Tanpa kita sadari menulis itu memiliki banyak manfaat
diantaranya seperti untuk memahami diri sendiri, membangkitkan kepercayaan
diri, memunculkan ide dan gagasan sendiri, memberi kontribusi pada orang lain
atau masyarakat, meningkatkan kreatifitas serta sebagai wadah meluapkan
berbagai masalah diri yang tidak merugikan diri sendiri dan orang lain.” Orang yang terbiasa menulis, akan
senantiasa meperhatikan prinsip-prinsip dalam menulis, diantaranya seperti
mnegedepankan kejujuran serta melatih kesabaran dan kepekaan sosial. Hal
tersebut akan menjadikan menulis berfikir logis, rasional dan sistematis, hal
ini sangat diperlukan dalam membanguninterpersonal yang baik” (tutur dari
salah satu mahasiswa UNUD).
Kemudian mengenai pendidikan bahasa yang
telah gagal dalam mengembangkan pembaca kritis di negara kita ini memang
menjadi berita yang memilukan. Memang benar terdapat hubungan yang erat antara
membaca dan menulis. Pengalaman membaca yang dimiliki seseorang dapat
menentukan kekuatan orang tersebut dalam menulis. Ilmu pengetahuan misalnya,
ilmu pengetahuan biasanya didapat dari hasil membaca, sementara menulis dapat
digunakan sebagai mediauntuk mengekspresikan ilmu pengetahuan kita dalam bentuk
tulisan. Mungkin itulah yang dimaksud dengan membaca menentukan kekuatan
menulis. Oleh karena itu sebaiknya kita
membiasakan menuangkan kembali apa yang pernah kita baca dalam bentuk
tulisan. Tulisan ini dapat berupa refleksi, respon, pendapat, ataupun yang
mewakili ekspresi diri. Sementara yang terjadi di dunia pendidikan kita, kita
terbiasa menjadi pembaca pasif. Kebiasaan membaca dan menghafal dengan harapan
kita dapat memahami apa yang kita baca. Proses menuliskan pemahaman atas apa
yang telah dibaca biasanya tertunda beberapa lama pada waktu membuat tugas atau
ujian. Akibatnya pemahaman atas hasil bacaan pun lenyap tanpa bekas.
Permasalahanya
dalam dunia kampus yang di alami anak-anak bangsa kita tentunya di dunia
akademi, tugas membuat paper, makalah atau pun essay sudah menjadi makanan
sehari-hari bagi mahasiswa. Banyak sekali dosen yang memberi tugas serupa
bahkan dengan deadlin yang hampir bersamaan. Fenomena copy paste dan plagiat
pun tak terkalahkan lagi bertebaran di berbagai sudut kampus. Sementra dari
sisi dosen, perintah dosen yang tidak jelas,atau sikap dosen yang cuek dalam mengahadapi siswa yang copy
paste ini menunjukan permasalahan yang tak terlihat dan di anggap sepele.

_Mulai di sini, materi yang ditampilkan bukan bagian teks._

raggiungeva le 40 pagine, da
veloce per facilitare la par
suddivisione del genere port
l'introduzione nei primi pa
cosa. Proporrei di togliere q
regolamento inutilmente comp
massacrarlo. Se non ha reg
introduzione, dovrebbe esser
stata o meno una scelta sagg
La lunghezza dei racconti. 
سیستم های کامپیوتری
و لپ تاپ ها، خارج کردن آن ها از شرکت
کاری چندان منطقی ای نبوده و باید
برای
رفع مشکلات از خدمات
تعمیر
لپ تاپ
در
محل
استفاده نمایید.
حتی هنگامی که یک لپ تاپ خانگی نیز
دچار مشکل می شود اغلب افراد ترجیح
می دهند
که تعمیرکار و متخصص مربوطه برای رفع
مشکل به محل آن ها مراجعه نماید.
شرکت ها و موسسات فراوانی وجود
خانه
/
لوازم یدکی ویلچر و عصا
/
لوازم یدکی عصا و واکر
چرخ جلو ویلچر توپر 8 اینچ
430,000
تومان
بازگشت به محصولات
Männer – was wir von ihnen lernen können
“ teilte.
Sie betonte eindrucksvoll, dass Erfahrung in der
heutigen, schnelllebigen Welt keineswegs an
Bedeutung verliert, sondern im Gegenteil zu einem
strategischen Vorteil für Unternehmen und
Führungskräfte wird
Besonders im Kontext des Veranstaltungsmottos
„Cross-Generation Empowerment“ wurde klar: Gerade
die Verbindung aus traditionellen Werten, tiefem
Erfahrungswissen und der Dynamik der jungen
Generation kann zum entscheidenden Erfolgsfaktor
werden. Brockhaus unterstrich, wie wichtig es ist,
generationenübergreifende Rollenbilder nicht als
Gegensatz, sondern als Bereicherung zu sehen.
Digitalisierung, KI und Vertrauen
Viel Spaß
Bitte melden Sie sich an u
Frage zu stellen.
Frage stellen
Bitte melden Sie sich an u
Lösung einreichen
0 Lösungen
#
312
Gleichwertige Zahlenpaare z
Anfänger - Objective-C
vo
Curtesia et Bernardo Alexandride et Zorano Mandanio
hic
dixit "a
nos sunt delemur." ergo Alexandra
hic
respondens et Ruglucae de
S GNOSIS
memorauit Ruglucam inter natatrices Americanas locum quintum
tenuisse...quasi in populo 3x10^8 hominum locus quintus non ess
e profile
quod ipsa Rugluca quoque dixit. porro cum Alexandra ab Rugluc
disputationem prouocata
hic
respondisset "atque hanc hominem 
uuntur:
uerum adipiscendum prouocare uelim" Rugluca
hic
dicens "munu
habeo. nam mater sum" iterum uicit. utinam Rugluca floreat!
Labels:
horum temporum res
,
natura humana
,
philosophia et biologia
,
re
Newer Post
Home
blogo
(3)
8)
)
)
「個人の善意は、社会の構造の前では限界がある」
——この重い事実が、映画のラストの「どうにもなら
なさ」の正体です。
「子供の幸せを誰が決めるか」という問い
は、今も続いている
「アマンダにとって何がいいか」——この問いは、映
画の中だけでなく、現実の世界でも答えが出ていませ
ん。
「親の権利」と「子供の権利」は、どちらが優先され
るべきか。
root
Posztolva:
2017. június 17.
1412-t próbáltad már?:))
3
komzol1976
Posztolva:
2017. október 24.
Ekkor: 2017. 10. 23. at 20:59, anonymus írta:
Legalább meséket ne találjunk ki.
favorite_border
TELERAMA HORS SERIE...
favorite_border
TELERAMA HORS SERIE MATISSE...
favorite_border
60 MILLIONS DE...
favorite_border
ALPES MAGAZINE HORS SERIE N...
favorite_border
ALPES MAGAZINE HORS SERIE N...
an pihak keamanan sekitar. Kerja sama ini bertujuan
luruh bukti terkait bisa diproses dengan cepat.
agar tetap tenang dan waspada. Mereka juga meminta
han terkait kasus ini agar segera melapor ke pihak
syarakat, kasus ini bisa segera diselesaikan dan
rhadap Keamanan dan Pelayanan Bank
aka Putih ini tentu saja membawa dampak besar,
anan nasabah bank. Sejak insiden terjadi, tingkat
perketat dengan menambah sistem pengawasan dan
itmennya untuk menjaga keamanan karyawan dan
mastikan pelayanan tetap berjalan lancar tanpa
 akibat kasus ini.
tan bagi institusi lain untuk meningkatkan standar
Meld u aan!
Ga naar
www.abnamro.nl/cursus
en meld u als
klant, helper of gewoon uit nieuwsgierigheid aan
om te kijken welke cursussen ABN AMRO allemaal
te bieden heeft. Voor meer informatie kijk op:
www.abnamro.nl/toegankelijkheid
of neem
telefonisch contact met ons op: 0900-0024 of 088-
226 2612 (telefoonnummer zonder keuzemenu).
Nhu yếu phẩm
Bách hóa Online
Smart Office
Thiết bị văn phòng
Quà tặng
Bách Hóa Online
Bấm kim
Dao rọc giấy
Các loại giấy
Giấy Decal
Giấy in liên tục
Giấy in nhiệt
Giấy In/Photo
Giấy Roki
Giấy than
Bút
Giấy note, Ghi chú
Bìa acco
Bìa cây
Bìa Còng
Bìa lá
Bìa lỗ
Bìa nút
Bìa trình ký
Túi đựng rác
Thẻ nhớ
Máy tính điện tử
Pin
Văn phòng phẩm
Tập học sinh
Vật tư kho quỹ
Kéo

Permasalahan-permasalahan yang sepele semacam inilah yang akan mengakibatkan mahasiswa
atau pelajar di negara kita. Tidak mampu berkarya dan menjadi pembaca serta
penulis kritis yang handal. Selain itu alasan mengapa mahasiswa indonesia tidak
mempunyai jiwa kritis dalam membaca dan menulis, melainkan alasan karena mereka
tidak punya ide apa yang harus di tulis. Akibatnya kita terbiasa menjadi
pembaca dan penulis pasif.
Sebenarnya
jika kita sudah terbiasa menjadi pembaca aktif,kita akan mengasah kemampuan
berpikir kritis dan pada pada akhinya akan meningkatkan kemampuan menulis
kritis juga. Jadi,jika kita banyak membaca,menjadi pembaca aktif dan berdialog
dengan teks bacaan, maka kita akan dapat meningkatkan kemampuan menulis.